Bob Bishop had added that stipulation. “I'll back you all the way,” he'd said. “But we have to keep this quiet. The fewer who know about the real problem, the better it's going to be for you.”

“I'd like to give my crew the same chance to back out that the president gave me,” Thoreau had argued.

“That'll be their option right up to T-minus five hours. I can promise you that much.”

“That doesn't make any sense, Bob, unless a second crew has been trained.”

“There are always replacements standing by, you know that.”

“I'm talking about the people trained for the repair mission,” Thoreau shot back.

Bishop shrugged. “It's a military problem. If your crew can't or won't handle it, someone else will.”

Thoreau had almost backed out then and there, except for one trait of his: it was something he sometimes thought of as a character flaw. It was his superman complex. Truth, justice, and the American way. The president had asked for his help and he had given his word. Nothing could make him back out.

“There'll be an MA briefing, won't there?” Mouse Wright asked. MA was
military aspects
.

“Yeah,” Thoreau replied without taking his eyes off
Discovery
. She was beautiful, even clamped to the crawler. Ready to fly.

“When?”

“Soon.”

“When?” Mouse insisted.

Thoreau looked at her. “Four o'clock this afternoon.”

“Good,” she said. “We'll be there. And if someone tries to keep us out I'll withdraw and I think I'll be able to convince the others to do the same.”

“Like I said, Mouse, that's your option.”

“Goddammit, Paul. I'm not fooling around here. Our lives are at stake. It's tough enough achieving orbit without something going wrong that can kill us. I want to know exactly what we're up against. If you can't trust me—trust your crew—to keep the information secret, then how the hell can you trust us to get you up there?”

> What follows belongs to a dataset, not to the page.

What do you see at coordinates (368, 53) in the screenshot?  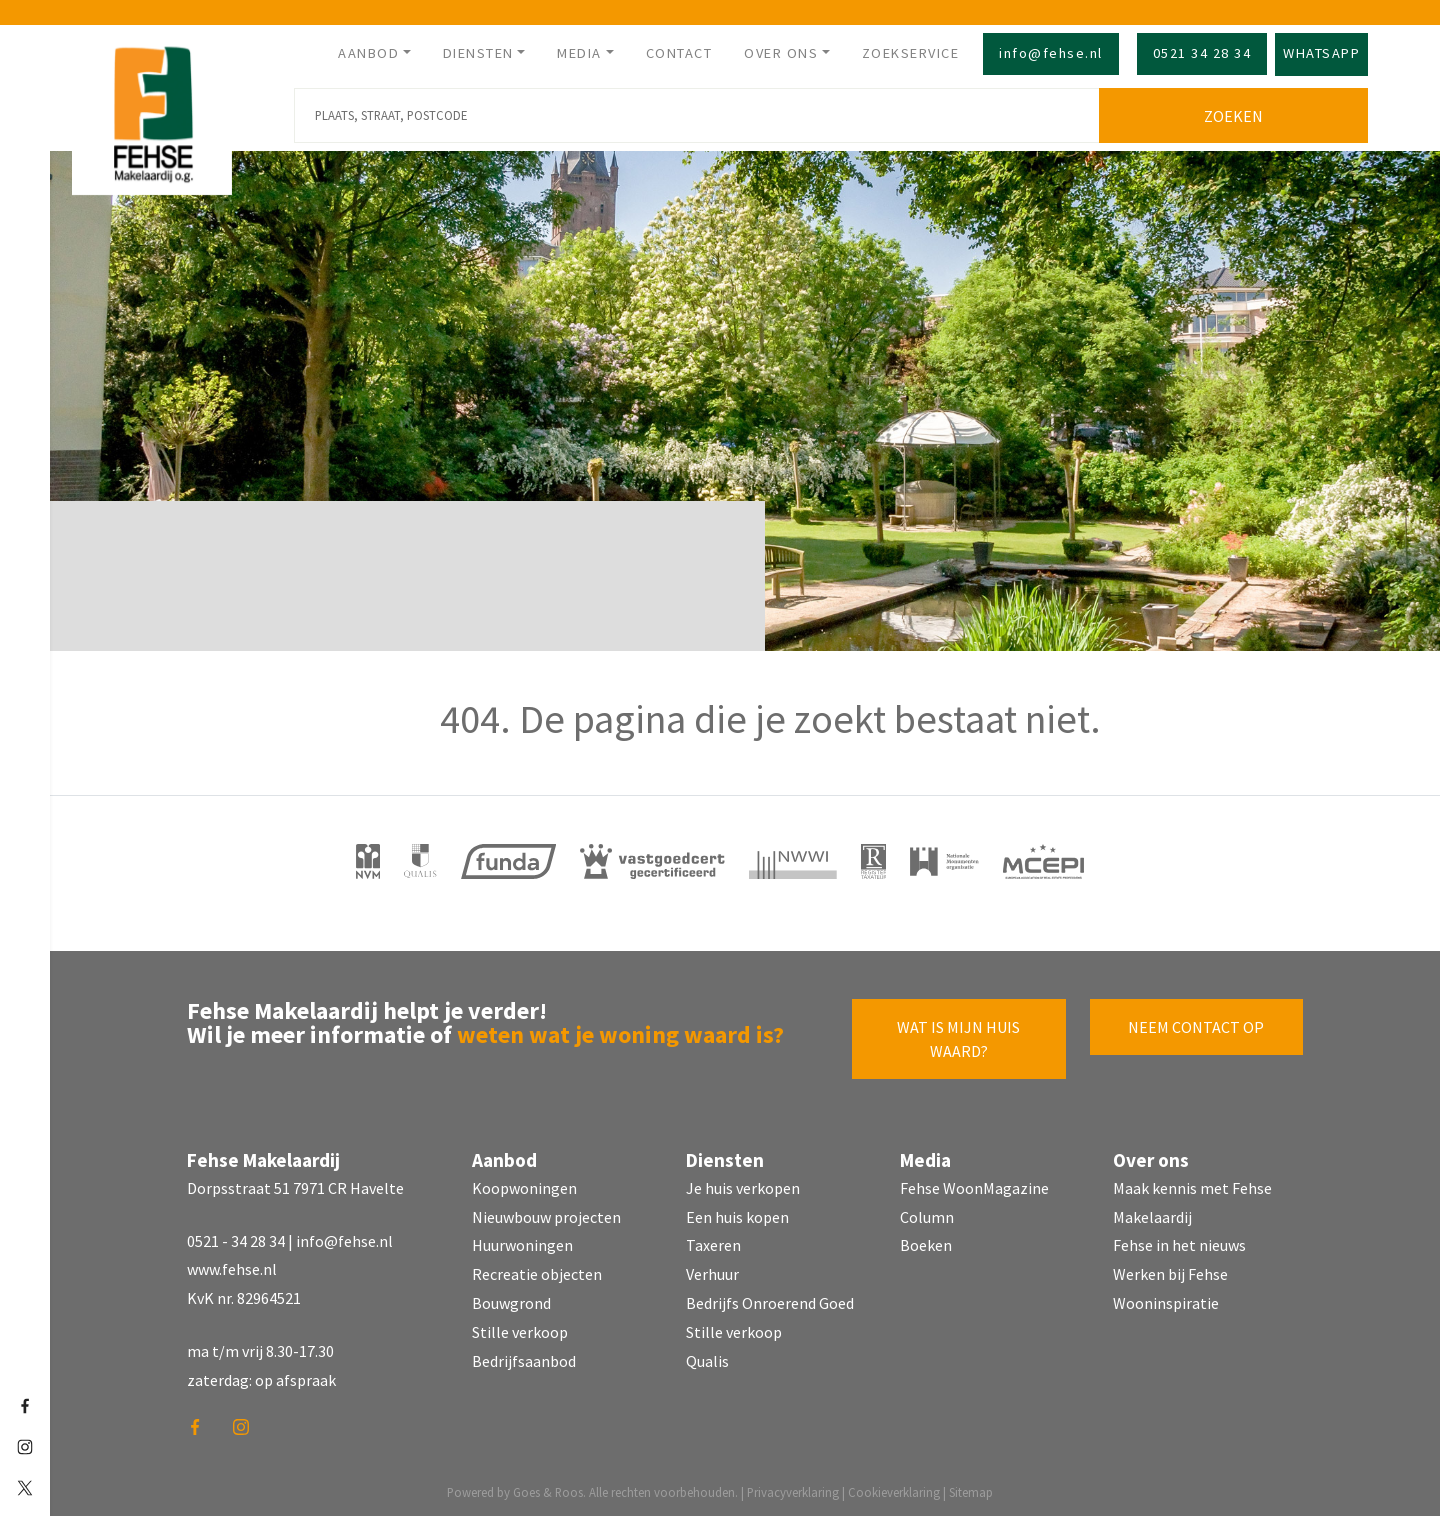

Thoreau had imagined this exact conversation, but not for another eleven days. She was correct, of course. And Bishop was just going to have to see it their way. If NASA tried to replace his crew they would have to replace him as well.

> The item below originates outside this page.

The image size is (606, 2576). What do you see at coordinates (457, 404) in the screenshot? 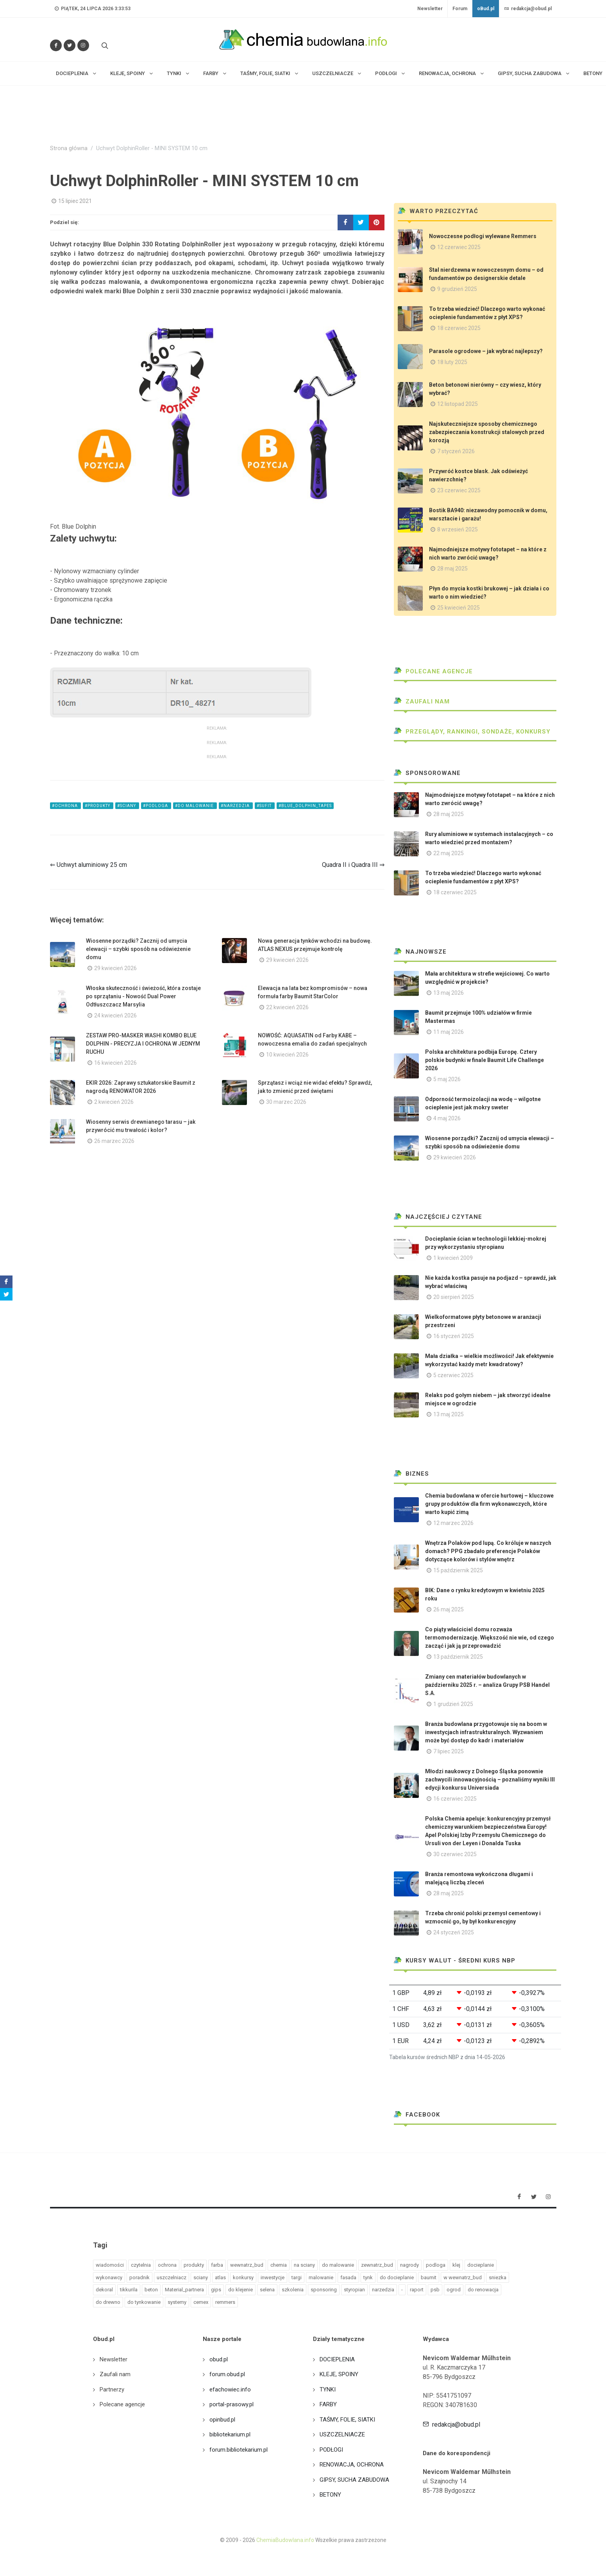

He nodded. “You're right, Mouse. But no flash photography or tape recordings.”

She grinned. “I read you loud and clear, Colonel.”

1600 LOCAL
KSC ADMINISTRATION HEADQUARTERS

A dozen senior military officers and a few civilians were seated around the long conference table in the director's briefing room when Thoreau walked in with his crew.

They took their places across from the mission director, who nodded curtly, and then got up and went to the podium at the head of the room.

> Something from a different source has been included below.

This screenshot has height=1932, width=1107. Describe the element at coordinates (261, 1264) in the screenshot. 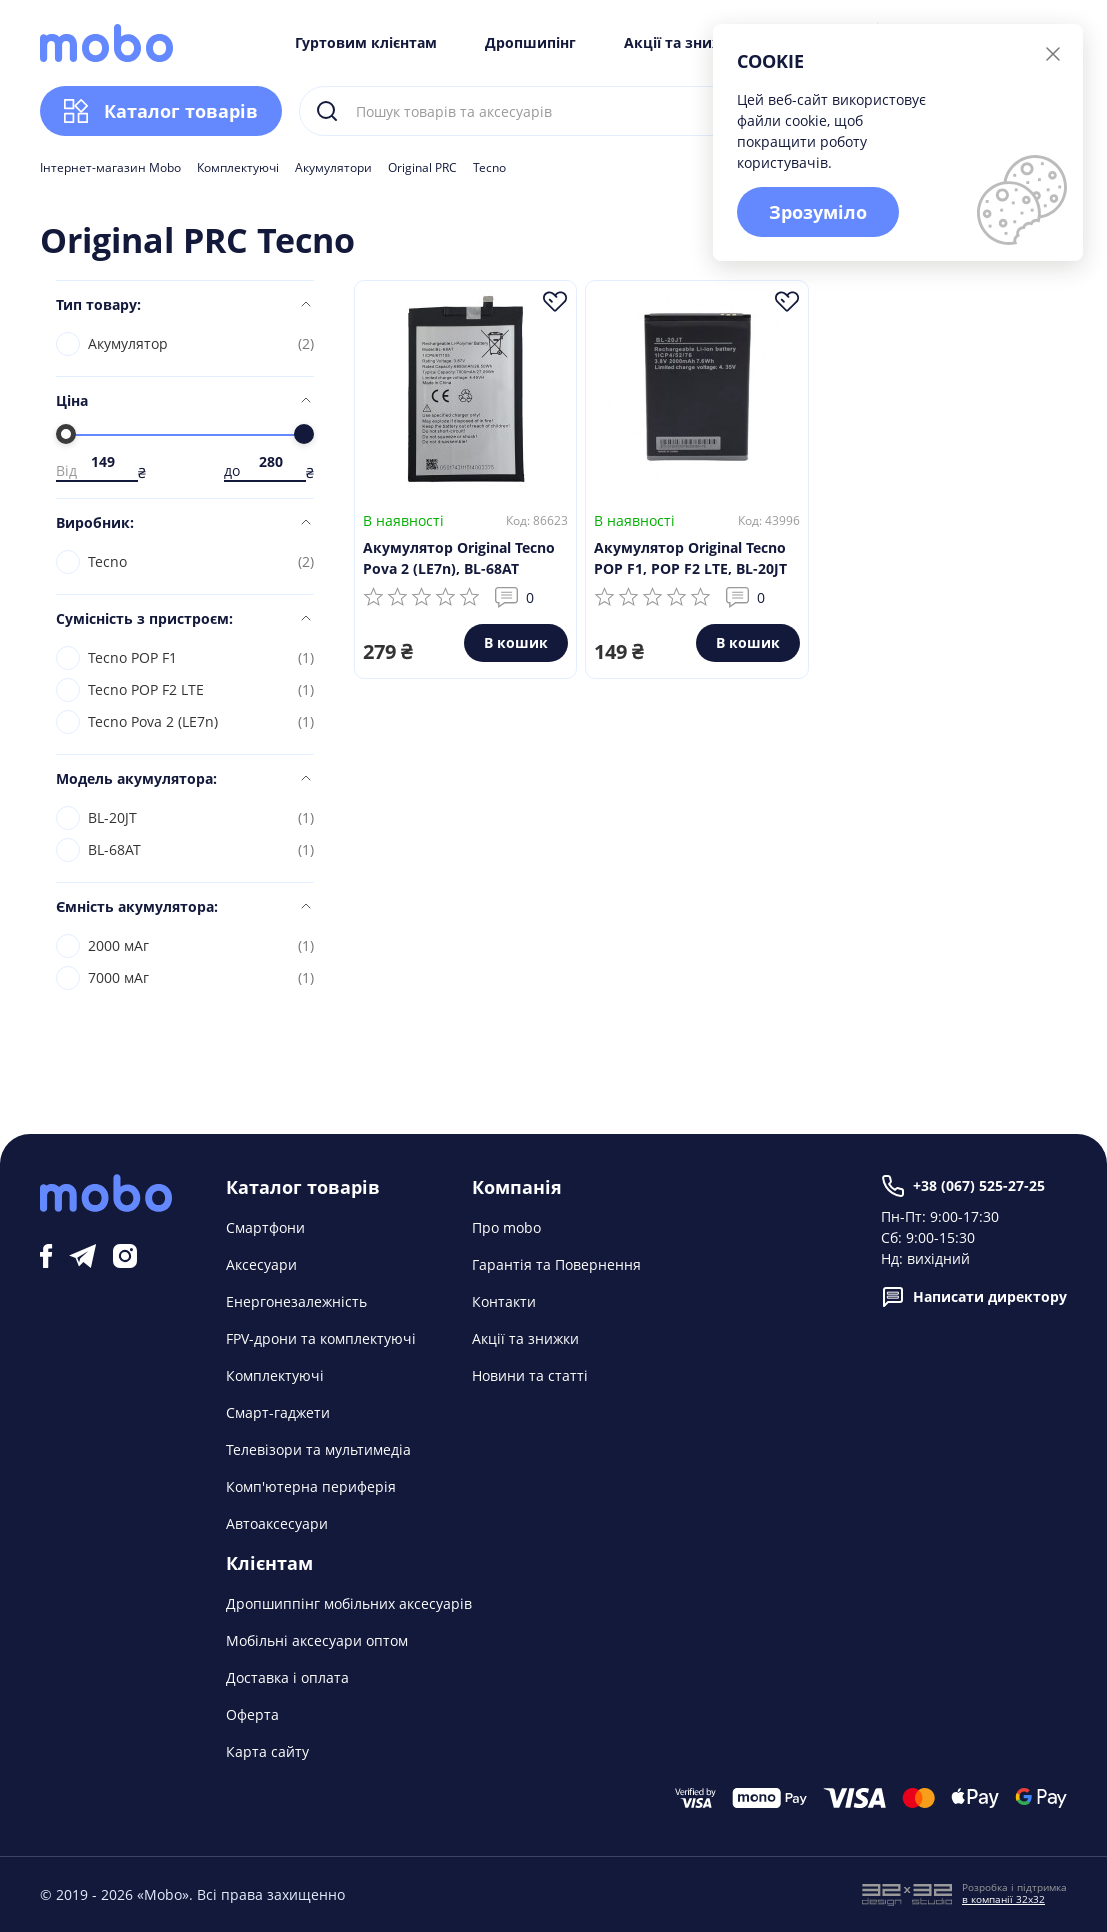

“Good afternoon, ladies and gentlemen. My name is Scott Buzby, I am STS one-forty mission director. Let's get the introductions out of the way and then get started. We have a lot of material to go over.”

Most of the officers were air force and navy intelligence; several worked for the National Reconnaisance Office, which was run by the air force and which controlled the entire constellation of U.S. spy satellites. The
Jupiter
series was not their newest birds in orbit, but they were important.

The civilians worked for the Central Intelligence Agency and the National Security Agency.

John Galt, seated third from the end by the door, could sense the underlying tension amongst the astronauts. But he knew what the cause was, because he had given it to them.

Putting the
Jupiter
mission repair parameters on NASA's Web site had been fairly easy to do. Just the nudge, he hoped, to get someone to slip up.

The president had promised Colonel Thoreau that STS 140 would get help. Galt wanted to know who was going to help, and in what form that help was going to take.

With any luck, he thought, he'd have the answer to both of those questions before he left this room.